=== ASSIGNED TASK ===
Each line of data below is to be returned exactly, leaving out any picture.

=== SUPPLIED MATERIAL ===
· · ·
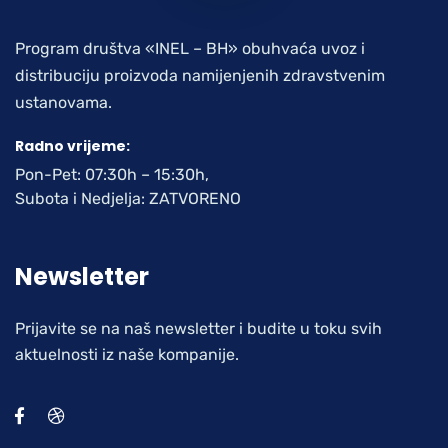
Program društva «INEL – BH» obuhvaća uvoz i
distribuciju proizvoda namijenjenih zdravstvenim
ustanovama.
Radno vrijeme:
Pon-Pet: 07:30h – 15:30h,
Subota i Nedjelja: ZATVORENO
Newsletter
Prijavite se na naš newsletter i budite u toku svih
aktuelnosti iz naše kompanije.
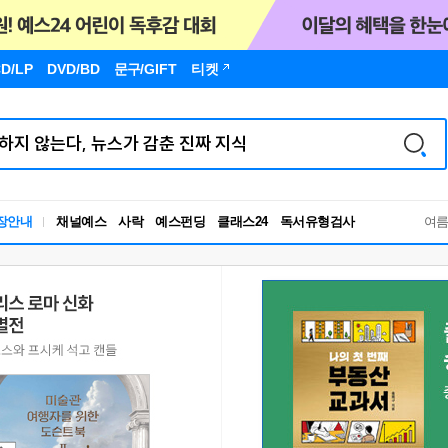
D/LP
DVD/BD
문구
/GIFT
티켓
장안내
채널예스
사락
예스펀딩
클래스24
독서유형검사
여
RBTI Lab
독서유형검사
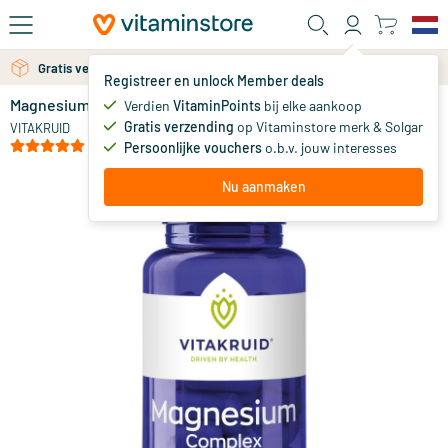
Ga naar de hoofdinhoud
Gratis verzending vanaf 25 euro
Gratis persoonlijk advies via chat of email
Registreer en unlock Member deals
Magnesium Complex
op voorraad
Verdien
VitaminPoints
bij elke aankoop
Gratis verzending
op Vitaminstore merk & Solgar
19
.
VITAKRUID
90
(1)
Persoonlijke vouchers
o.b.v. jouw interesses
Nu aanmaken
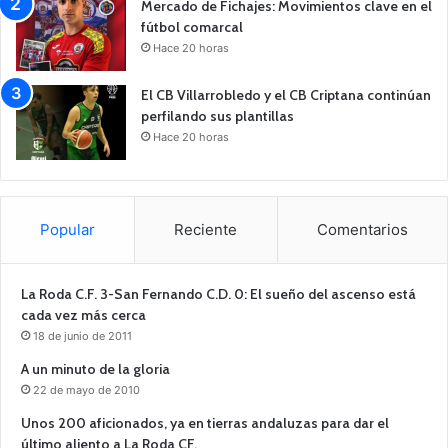
Mercado de Fichajes: Movimientos clave en el
fútbol comarcal
Hace 20 horas
El CB Villarrobledo y el CB Criptana continúan
perfilando sus plantillas
Hace 20 horas
Popular
Reciente
Comentarios
La Roda C.F. 3-San Fernando C.D. 0: El sueño del ascenso está
cada vez más cerca
18 de junio de 2011
A un minuto de la gloria
22 de mayo de 2010
Unos 200 aficionados, ya en tierras andaluzas para dar el
último aliento a La Roda CF.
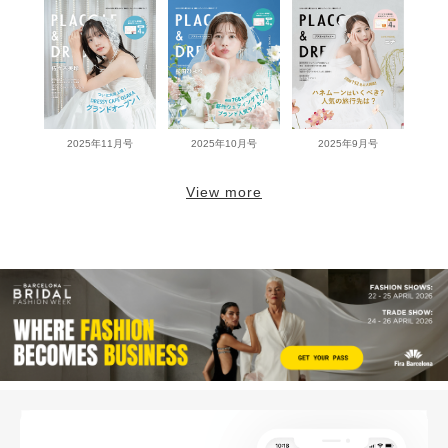
2025年11月号
2025年10月号
2025年9月号
View more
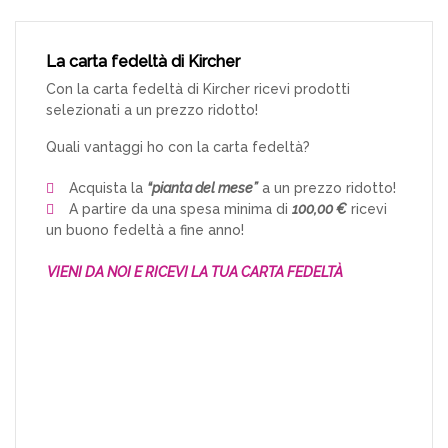
La carta fedeltà di Kircher
Con la carta fedeltà di Kircher ricevi prodotti
selezionati a un prezzo ridotto!
Quali vantaggi ho con la carta fedeltà?
Acquista la
“pianta del mese”
a un prezzo ridotto!
A partire da una spesa minima di
100,00 €
ricevi
un buono fedeltà a fine anno!
VIENI DA NOI E RICEVI LA TUA CARTA FEDELTÀ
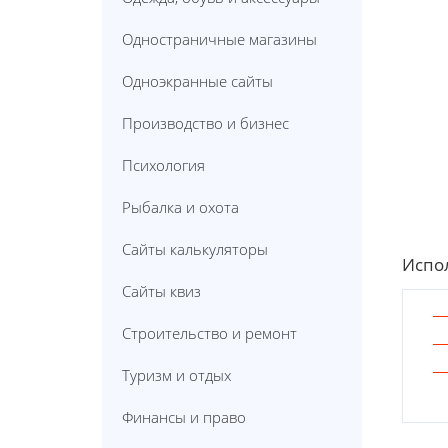
Одностраничные магазины
Одноэкранные сайты
Производство и бизнес
Психология
Рыбалка и охота
Сайты калькуляторы
Испол
Сайты квиз
Строительство и ремонт
Туризм и отдых
Финансы и право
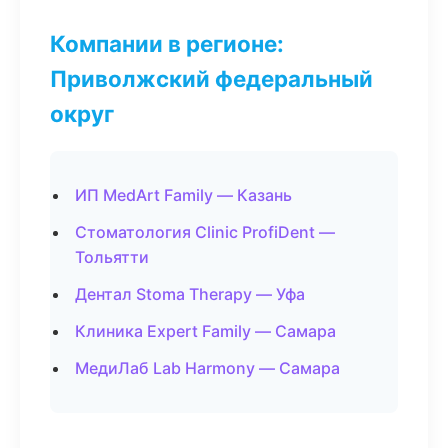
Компании в регионе:
Приволжский федеральный
округ
ИП MedArt Family — Казань
Стоматология Clinic ProfiDent —
Тольятти
Дентал Stoma Therapy — Уфа
Клиника Expert Family — Самара
МедиЛаб Lab Harmony — Самара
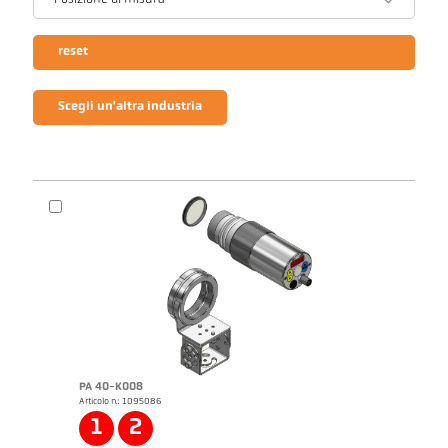
Posizione di misura
reset
Scegli un'altra industria
PA 40-K008
Articolo n.: 1095086
1
2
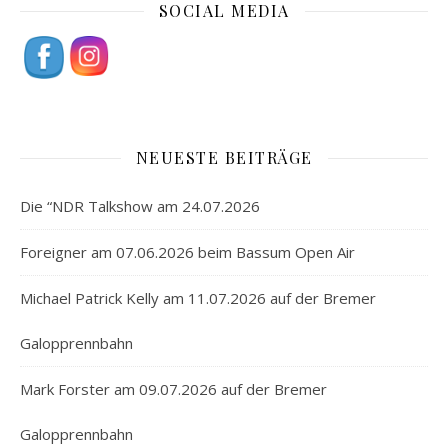
SOCIAL MEDIA
NEUESTE BEITRÄGE
Die “NDR Talkshow am 24.07.2026
Foreigner am 07.06.2026 beim Bassum Open Air
Michael Patrick Kelly am 11.07.2026 auf der Bremer
Galopprennbahn
Mark Forster am 09.07.2026 auf der Bremer
Galopprennbahn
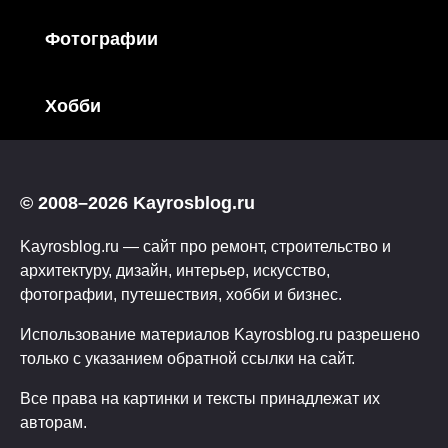
Фотографии
Хобби
© 2008–2026 Kayrosblog.ru
Kayrosblog.ru — сайт про ремонт, строительство и
архитектуру, дизайн, интерьер, искусство,
фотографии, путешествия, хобби и бизнес.
Использование материалов Kayrosblog.ru разрешено
только с указанием обратной ссылки на сайт.
Все права на картинки и тексты принадлежат их
авторам.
· · ·
=== TASK OUTPUT ===
Program društva «INEL – BH» obuhvaća uvoz i
distribuciju proizvoda namijenjenih zdravstvenim
ustanovama.
Radno vrijeme:
Pon-Pet: 07:30h – 15:30h,
Subota i Nedjelja: ZATVORENO
Newsletter
Prijavite se na naš newsletter i budite u toku svih
aktuelnosti iz naše kompanije.
D/LP
DVD/BD
문구
/GIFT
티켓
장안내
채널예스
사락
예스펀딩
클래스24
독서유형검사
여
RBTI Lab
독서유형검사
Ga naar de hoofdinhoud
Gratis verzending vanaf 25 euro
Gratis persoonlijk advies via chat of email
Registreer en unlock Member deals
Magnesium Complex
op voorraad
Verdien
VitaminPoints
bij elke aankoop
Gratis verzending
op Vitaminstore merk & Solgar
19
.
VITAKRUID
90
(1)
Persoonlijke vouchers
o.b.v. jouw interesses
Nu aanmaken
Mercado de Fichajes: Movimientos clave en el
fútbol comarcal
Hace 20 horas
El CB Villarrobledo y el CB Criptana continúan
perfilando sus plantillas
Hace 20 horas
Popular
Reciente
Comentarios
La Roda C.F. 3-San Fernando C.D. 0: El sueño del ascenso está
cada vez más cerca
18 de junio de 2011
A un minuto de la gloria
22 de mayo de 2010
Unos 200 aficionados, ya en tierras andaluzas para dar el
último aliento a La Roda CF.
2025年11月号
2025年10月号
2025年9月号
View more
La carta fedeltà di Kircher
Con la carta fedeltà di Kircher ricevi prodotti
selezionati a un prezzo ridotto!
Quali vantaggi ho con la carta fedeltà?
Acquista la
“pianta del mese”
a un prezzo ridotto!
A partire da una spesa minima di
100,00 €
ricevi
un buono fedeltà a fine anno!
VIENI DA NOI E RICEVI LA TUA CARTA FEDELTÀ
Одностраничные магазины
Одноэкранные сайты
Производство и бизнес
Психология
Рыбалка и охота
Сайты калькуляторы
Испол
Сайты квиз
Строительство и ремонт
Туризм и отдых
Финансы и право
Компании в регионе:
Приволжский федеральный
округ
ИП MedArt Family — Казань
Стоматология Clinic ProfiDent —
Тольятти
Дентал Stoma Therapy — Уфа
Клиника Expert Family — Самара
МедиЛаб Lab Harmony — Самара
Posizione di misura
reset
Scegli un'altra industria
PA 40-K008
Articolo n.: 1095086
1
2
SOCIAL MEDIA
NEUESTE BEITRÄGE
Die “NDR Talkshow am 24.07.2026
Foreigner am 07.06.2026 beim Bassum Open Air
Michael Patrick Kelly am 11.07.2026 auf der Bremer
Galopprennbahn
Mark Forster am 09.07.2026 auf der Bremer
Galopprennbahn
Фотографии
Хобби
© 2008–2026 Kayrosblog.ru
Kayrosblog.ru — сайт про ремонт, строительство и
архитектуру, дизайн, интерьер, искусство,
фотографии, путешествия, хобби и бизнес.
Использование материалов Kayrosblog.ru разрешено
только с указанием обратной ссылки на сайт.
Все права на картинки и тексты принадлежат их
авторам.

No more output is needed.